COMMENTS: We’ll save some time here if you want to take shortcuts: The God Inside My Ear starts out faintly clever and then loses one IQ point per minute of runtime until its brain-dead ending. The cold open skips the credits to flash a series of images, eyeballs and teeth, pyramids and dolphins, little girl in an orchard and mysterious red-robed figure in fog. Nice try, but I take notes, and these better all tie together later! The image of the tattoo of an ear on the palm of a hand at least gets explained first, as in the first scene Eliza’s boyfriend dumps her at a cafe because he’s found this cult that’s showing him enlightenment, see, and he gets messages through the ear-palm job. Goodbye plot, it was nice knowing you! In case you missed it, the entire point to this movie is: “boy dumps girl; girl sad.” Thank you, folks, goodnight.
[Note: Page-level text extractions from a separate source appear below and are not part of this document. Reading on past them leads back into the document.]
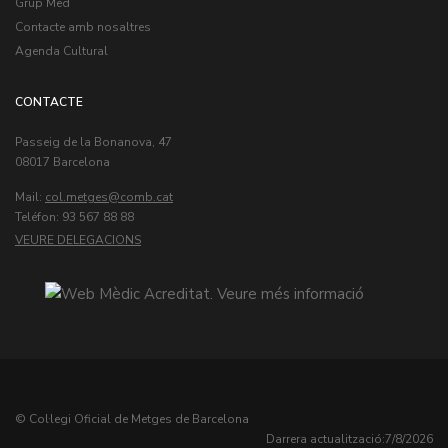
Grup Med
Contacte amb nosaltres
Agenda Cultural
CONTACTE
Passeig de la Bonanova, 47
08017 Barcelona
Mail:
col.metges
Teléfon: 93 567 88 88
VEURE DELEGACIONS
© Col·legi Oficial de Metges de Barcelona
Darrera actualització:
7/8/2026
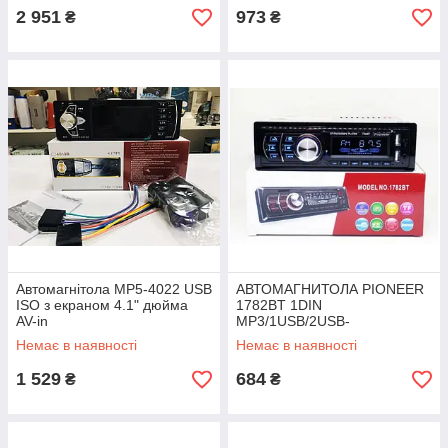
2 951
973
₴
₴
Автомагнітола MP5-4022 USB
АВТОМАГНИТОЛА PIONEER
ISO з екраном 4.1" дюйма
1782BT 1DIN
AV-in
MP3/1USB/2USB-
ЗАРЯДКА/TF
Немає в наявності
Немає в наявності
CARD/BLUETOOTH
1 529
684
₴
₴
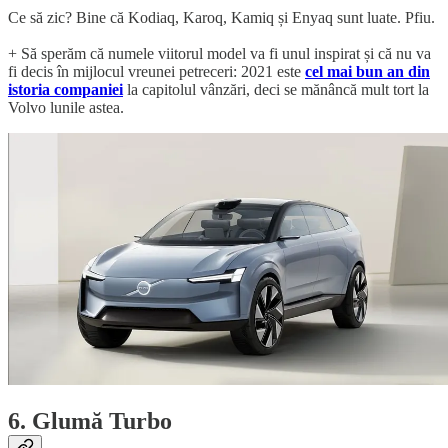
Ce să zic? Bine că Kodiaq, Karoq, Kamiq și Enyaq sunt luate. Pfiu.
+ Să sperăm că numele viitorul model va fi unul inspirat și că nu va
fi decis în mijlocul vreunei petreceri: 2021 este
cel mai bun an din
istoria companiei
la capitolul vânzări, deci se mănâncă mult tort la
Volvo lunile astea.
6. Glumă Turbo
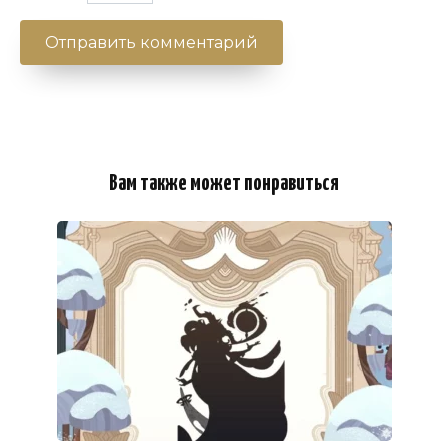
Вам также может понравиться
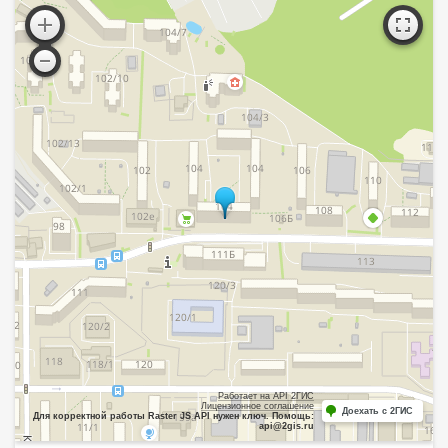
Работает на API 2ГИС
Лицензионное соглашение
Доехать с 2ГИС
Для корректной работы Raster JS API нужен ключ. Помощь:
api@2gis.ru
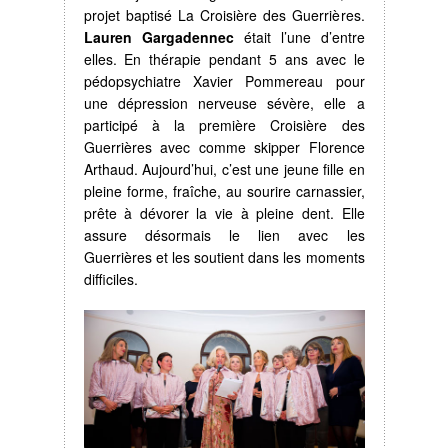
projet baptisé La Croisière des Guerrières.
Lauren Gargadennec
était l’une d’entre
elles. En thérapie pendant 5 ans avec le
pédopsychiatre Xavier Pommereau pour
une dépression nerveuse sévère, elle a
participé à la première Croisière des
Guerrières avec comme skipper Florence
Arthaud. Aujourd’hui, c’est une jeune fille en
pleine forme, fraîche, au sourire carnassier,
prête à dévorer la vie à pleine dent. Elle
assure désormais le lien avec les
Guerrières et les soutient dans les moments
difficiles.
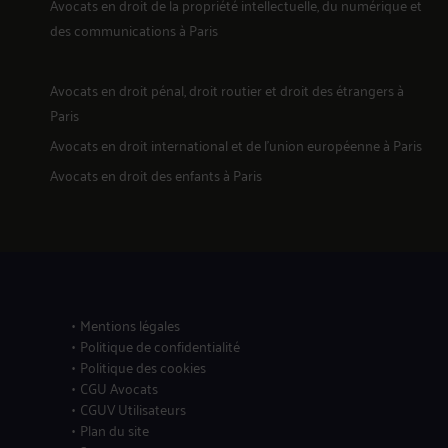
Avocats en
droit de la propriété intellectuelle, du numérique et
des communications
à Paris
Avocats en
droit pénal, droit routier et droit des étrangers
à
Paris
19
Avocats en
droit international et de l'union européenne
à Paris
Avocats en
droit des enfants
à Paris
20
Mentions légales
Politique de confidentialité
Politique des cookies
CGU Avocats
CGUV Utilisateurs
Plan du site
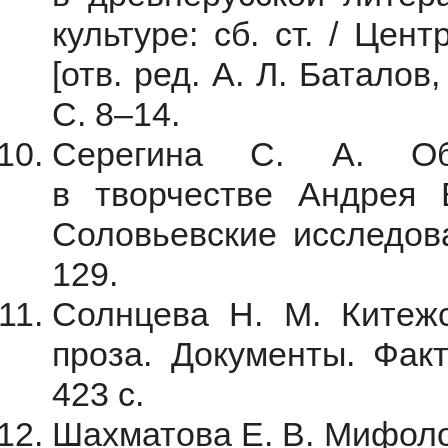
культуре: сб. ст. / Цен
[отв. ред. А. Л. Баталов,
С. 8–14.
Серегина С. А. Об
в творчестве Андрея 
Соловьевские исследова
129.
Солнцева Н. М. Китежс
проза. Документы. Факт
423 с.
Шахматова Е. В. Мифоло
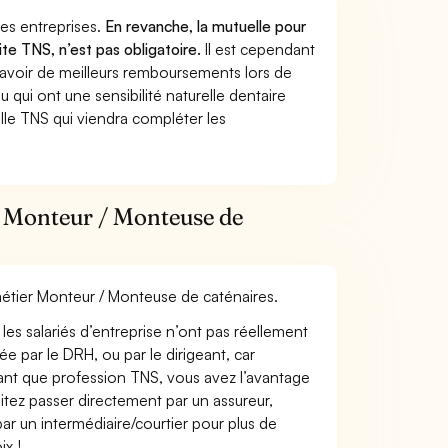
 des entreprises.
En revanche, la mutuelle pour
te TNS, n’est pas obligatoire.
Il est cependant
 avoir de meilleurs remboursements lors de
 qui ont une sensibilité naturelle dentaire
lle TNS qui viendra compléter les
r Monteur / Monteuse de
 métier Monteur / Monteuse de caténaires.
les salariés d’entreprise n’ont pas réellement
e par le DRH, ou par le dirigeant, car
 tant que profession TNS, vous avez l’avantage
itez passer directement par un assureur,
ar un intermédiaire/courtier pour plus de
ix !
Now we have 95 minutes for the autopsy of Eliza’s achy-breaky heart. Her coworker unsympathetically tries to hit her up for a rebound date, while her barfly friends tell her she’s better off without the loser, and her nosy neighbor pries into her business. Eliza recounts a long parable about the magician who yanks the tablecloth off the table to illustrate how she feels shattered like a wine bottle. Valentine’s Day gets brought up a lot, as her friends push her back into the dating pool. Cue the montage of quirky failed date candidates, babbling dialog that sounds like they’ve watched too many Richard Linklater films. Her only friend seems to be a sympathetic telemarketer, whose mysterious voiceover gives the the wisest counsel, but the script even drops that bit to opt for the telemarketer to become just one more male creep in Eliza’s life. Alas, he will be back as a creepy stalker, because this cruel world is out to get Mary Sue—oops, I mean “Eliza”—which is why it stole her boyfriend.
Are you ready to tell Eliza to just buy a vibrator already? By this time, anybody watching cannot possibly give a damn whether Eliza ever finds love again, because she has been given no character development, no backstory, and no B-line subplots for the movie to hang onto. We also saw nothing of her much-lamented lost relationship; the all-important sperm donor gets one goofy scene at the very beginning and he’s gone like a flushed condom. The film collapses into mushy Hallmark jello, while Eliza makes you appreciate Twilight for Bella Swan’s depth of character development and feminist empowerment. Eliza helplessly bounces around like a ping-pong ball for the entire movie while everybody around her turns from friend to enemy to freak-out. The script desperately tries to shoehorn surreal and silly extreme developments into this Tinder nightmare, but they won’t fit, because the whole story amounts to a Facebook relationship status icon.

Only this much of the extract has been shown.